Le Conseil d’État a rendu le 11 avril 2025 une décision précisant la répartition des compétences juridictionnelles concernant les prestations de l’assurance chômage. Une requérante demandait au tribunal administratif de Marseille l’annulation de décisions relatives à l’allocation d’aide au retour à l’emploi. Elle sollicitait également son inscription rétroactive sur la liste des demandeurs d’emploi à compter du mois de septembre 2016. Le président de la neuvième chambre de cette juridiction a rejeté sa demande par une ordonnance prise le 6 mai 2024. La requérante s’est alors pourvue en cassation devant la plus haute juridiction administrative pour obtenir l’annulation de cette ordonnance. Le litige soulevait la question de la compétence du juge administratif pour connaître des contestations portant sur le versement des allocations. La haute assemblée confirme l’incompétence de l’ordre administratif pour les prestations d’assurance chômage et refuse l’admission du surplus des conclusions.
I. La confirmation de l’incompétence administrative en matière de prestations d’assurance chômage
L’analyse de la nature juridique des missions confiées à l’opérateur national justifie cette solution protectrice de la dualité juridictionnelle.
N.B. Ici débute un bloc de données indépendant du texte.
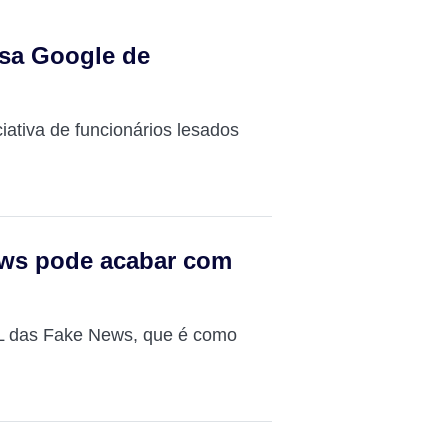
usa Google de
ciativa de funcionários lesados
ews pode acabar com
L das Fake News, que é como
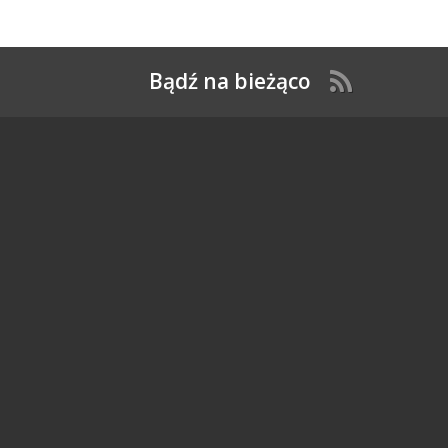
Bądź na bieżąco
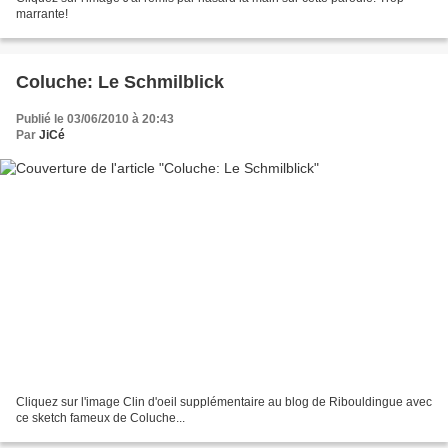
marrante!
Coluche: Le Schmilblick
Publié le 03/06/2010 à 20:43
Par
JiCé
Cliquez sur l'image Clin d'oeil supplémentaire au blog de Ribouldingue avec
ce sketch fameux de Coluche...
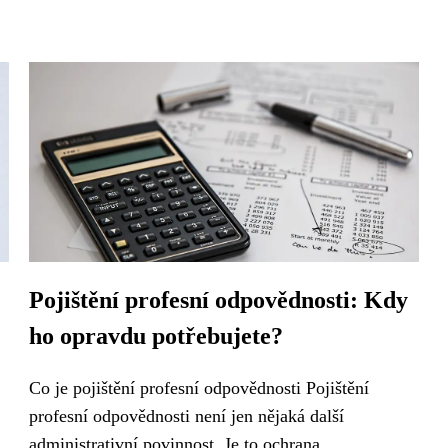
Pojištění profesní odpovědnosti: Kdy
ho opravdu potřebujete?
Co je pojištění profesní odpovědnosti Pojištění
profesní odpovědnosti není jen nějaká další
administrativní povinnost. Je to ochrana,...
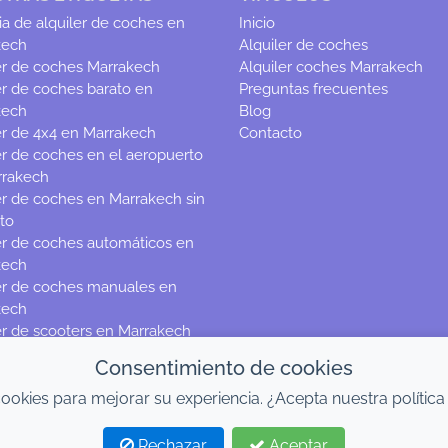
a de alquiler de coches en
Inicio
kech
Alquiler de coches
er de coches Marrakech
Alquiler coches Marrakech
er de coches barato en
Preguntas frecuentes
kech
Blog
er de 4x4 en Marrakech
Contacto
er de coches en el aeropuerto
rrakech
er de coches en Marrakech sin
to
er de coches automáticos en
kech
er de coches manuales en
kech
er de scooters en Marrakech
Consentimiento de cookies
cookies para mejorar su experiencia. ¿Acepta nuestra política
Rechazar
Aceptar
e coches en Marrakech con compra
A. L’application littérale du Code du travail relative aux missions de l’institution nationale
Le Conseil d’État rappelle que l’opérateur national assure le service de l’allocation d’assurance pour le compte de l’organisme gestionnaire du régime. Selon l’article L. 5312-12 du code du travail, ces litiges restent soumis au régime contentieux qui leur était applicable auparavant. La jurisprudence souligne que « les litiges relatifs aux prestations servies au titre du régime d’assurance chômage (…) relèvent de la compétence de la juridiction judiciaire ». Cette solution repose sur l’origine historique de ces prestations autrefois gérées par des associations de droit privé sous tutelle. La haute juridiction écarte ainsi toute velléité d’extension du champ de compétence administrative aux décisions portant sur le versement de ces sommes.
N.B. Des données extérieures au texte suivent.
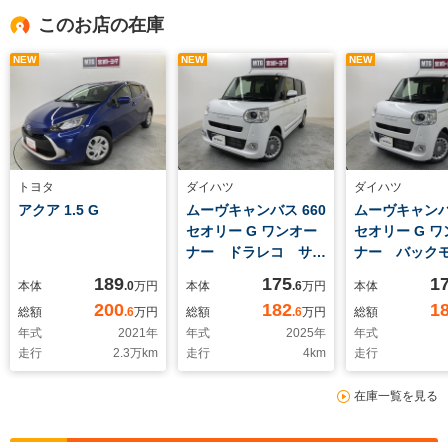
このお店の在庫
NEW
NEW
NEW
トヨタ
ダイハツ
ダイハツ
アクア 1.5 G
ムーヴキャンバス 660
ムーヴキャンバス
セオリー G ワンオー
セオリー G 
ナー ドラレコ サポ
ナー バック
カー 車線逸脱警報
ー ドラレコ
189
175
1
本体
.0
万円
本体
.6
万円
本体
バックモニター 先進
イト サポカ
200
182
1
総額
.6
万円
総額
.6
万円
総額
ライト ETC 横滑り
被害軽減ブレ
年式
2021
年
年式
2025
年
年式
防止装置 スマートキ
線逸脱警報 E
走行
2.3
万km
走行
4
km
走行
ー
滑り防止装置
トキー
在庫一覧を見る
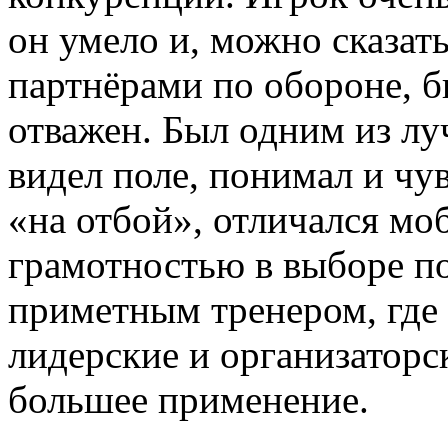
он умело и, можно сказат
партнёрами по обороне, б
отважен. Был одним из лу
видел поле, понимал и чув
«на отбой», отличался м
грамотностью в выборе по
приметным тренером, где 
лидерские и организатор
большее применение.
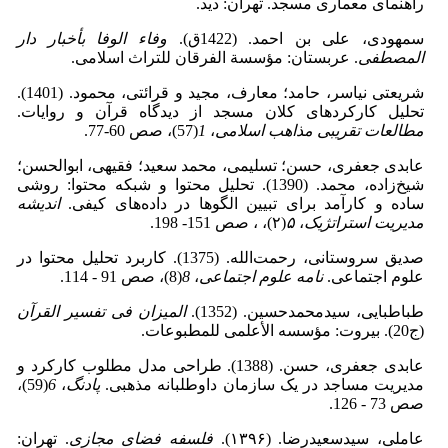
راهنمای معماری مسجد. تهران: دید.
سمهودی، علی بن احمد. (1422ق).
وفاء الوفا بأخبار دار
المصطفى
. عربستان: مؤسسة الفرقان للتراث اسلامی.
شریعتی نیاسر، حامد؛ معارف، مجید و قرائتی، محمود. (1401).
تحلیل کارکردهای کلان مسجد از دیدگاه قرآن و روایات.
مطالعات تقریبی مذاهب اسلامی
،
1
(57)، صص 60-77.
عابدی جعفری، حسن؛ تسلیمی، محمد سعید؛ فقیهی، ابوالحسن؛
شیخ‌زاده، محمد. (1390). تحلیل محتوا و شبکه محتوا: روشی
ساده و کارآمد برای تبیین الگوها در داده‌های کیفی.
اندیشه
مدیریت استراتژیک
،
۵
(۲)، ، صص 151- 198.
صدیق سروستانی، رحمت‌الله. (1375). کاربرد تحلیل محتوا در
علوم اجتماعی.
نامه علوم اجتماعی
،
8
(8)، صص 91 - 114.
طباطبایی، سیدمحمدحسین. (1352).
المیزان فی تفسیر القرآن
(ج20). بیروت: مؤسسه الأعلمی للمطبوعات.
عابدی جعفری، حسن. (1388). طراحی مدل مطلوب کارکرد و
مدیریت مساجد در یک سازمان داوطلبانه مذهبی.
پادنگ
،
6
(59)،
صص 73 - 126.
عاملی، سیدسعیدرضا. (۱۳۹۶).
فلسفه فضای مجازی
. تهران:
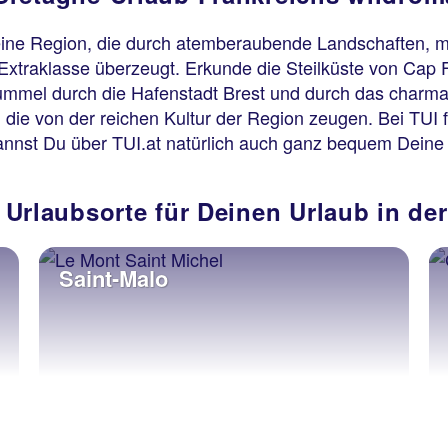
 eine Region, die durch atemberaubende Landschaften, mal
Extraklasse überzeugt. Erkunde die Steilküste von Cap Fr
Bummel durch die Hafenstadt Brest und durch das charman
, die von der reichen Kultur der Region zeugen. Bei TUI
annst Du über TUI.at natürlich auch ganz bequem Deine
 Urlaubsorte für Deinen Urlaub in de
Saint-Malo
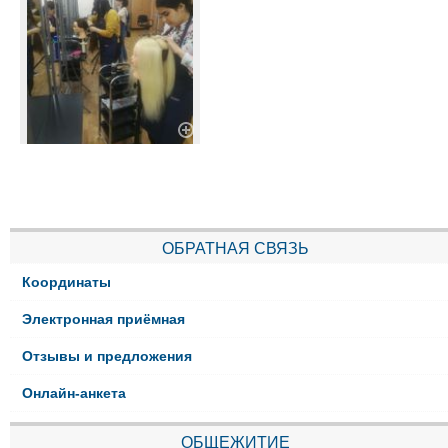
ОБРАТНАЯ СВЯЗЬ
Координаты
Электронная приёмная
Отзывы и предложения
Онлайн-анкета
ОБЩЕЖИТИЕ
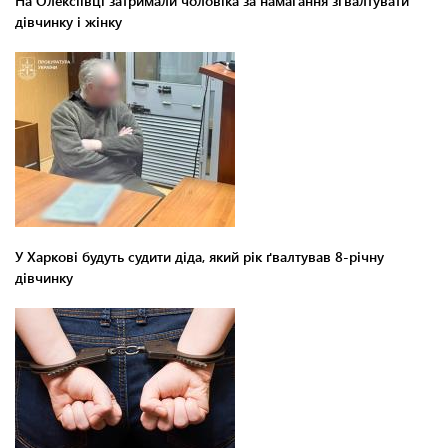
На Олексіївці затримали чоловіка за намагання зґвалтувати
дівчинку і жінку
У Харкові будуть судити діда, який рік ґвалтував 8-річну
дівчинку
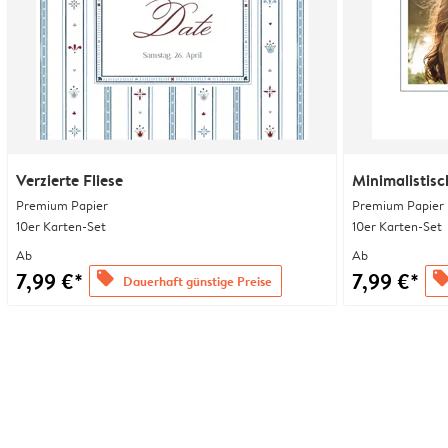
Verzierte Fliese
Minimalistisc
Premium Papier
Premium Papier
10er Karten-Set
10er Karten-Set
Ab
Ab
7,99 €*
7,99 €*
offers
offer
Dauerhaft günstige Preise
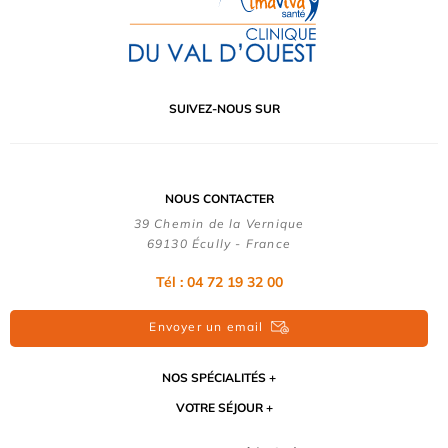
SUIVEZ-NOUS SUR
NOUS CONTACTER
39 Chemin de la Vernique
69130 Écully - France
Tél :
04 72 19 32 00
Envoyer un email
NOS SPÉCIALITÉS
VOTRE SÉJOUR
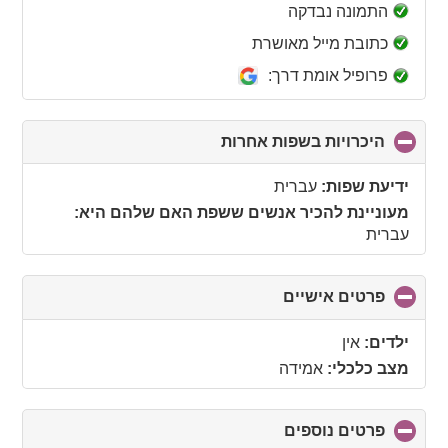
collapse
התמונה נבדקה
contents
כתובת מייל מאושרת
פרופיל אומת דרך:
היכרויות בשפות אחרות
click
to
collapse
ידיעת שפות:
עברית
contents
מעוניינת להכיר אנשים ששפת האם שלהם היא:
עברית
פרטים אישיים
click
to
collapse
ילדים:
אין
contents
מצב כלכלי:
אמידה
פרטים נוספים
click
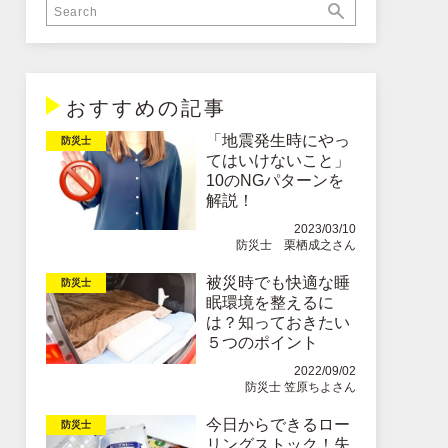
おすすめの記事
「地震発生時にやっ
防災士
てはいけないこと」
10のNGパターンを
解説！
2023/03/10
防災士 栗栖成之さん
被災時でも快適な睡
防災士
眠環境を整えるに
は？知っておきたい
５つのポイント
2022/09/02
防災士 笠原ちよさん
今日からできるロー
防災士
リングストック！失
B. Le maintien de l’unité du régime contentieux hérité des anciens organismes gestionnaires
Le juge affirme que « l’aide étant servie au titre du régime d’assurance chômage, (…) il n’appartient qu’à la juridiction judiciaire de connaître d’un tel recours ». Ce principe évite une fragmentation du contentieux social entre les deux ordres de juridiction selon la structure chargée du paiement. La création de l’institution publique nationale n’a pas modifié la nature intrinsèquement privée des rapports entre l’assuré et le régime. La décision du président du tribunal administratif de Marseille est donc validée sur ce point précis par le Conseil d’État. Cette continuité jurisprudentielle assure une sécurité juridique aux usagers devant identifier le juge compétent pour contester leurs allocations.
II. Le contrôle de la régularité des ordonnances et la rigueur de la procédure d’admission
Parallèlement à cette question de compétence, le juge de cassation exerce un contrôle strict sur les conditions de recevabilité des pourvois.
A. L’usage encadré des pouvoirs du président de chambre par le Code de justice administrative
La requérante soutenait que le premier juge avait commis une erreur de droit en statuant par ordonnance au lieu d’une formation collégiale. Elle invoquait les dispositions de l’article R. 222-1 du code de justice administrative pour démontrer l’irrégularité de la procédure suivie. Le Conseil d’État dispose de la faculté de rejeter immédiatement les conclusions ne relevant manifestement pas de la compétence administrative. Cette prérogative permet une gestion efficace du flux des requêtes sans porter atteinte au droit fondamental à un recours effectif. La haute juridiction vérifie simplement si le moyen soulevé présente un caractère sérieux de nature à justifier l’admission du pourvoi.
B. Le rejet des moyens dépourvus de caractère sérieux lors de l’examen préalable du pourvoi
Le Conseil d’État estime que le moyen relatif à l’absence de collégialité « n’est pas de nature à permettre l’admission du pourvoi ». Cette décision illustre la sévérité du filtrage exercé par le juge de cassation pour écarter les argumentations jugées insuffisantes ou inopérantes. L’admission est systématiquement refusée si le pourvoi est irrecevable ou s’il n’est fondé sur aucun moyen de droit sérieux. Le rejet des conclusions tendant à l’inscription rétroactive confirme la volonté du juge de limiter son contrôle aux questions juridiques essentielles. La décision rendue le 11 avril 2025 scelle ainsi définitivement le sort des prétentions formulées par la requérante dans cette affaire.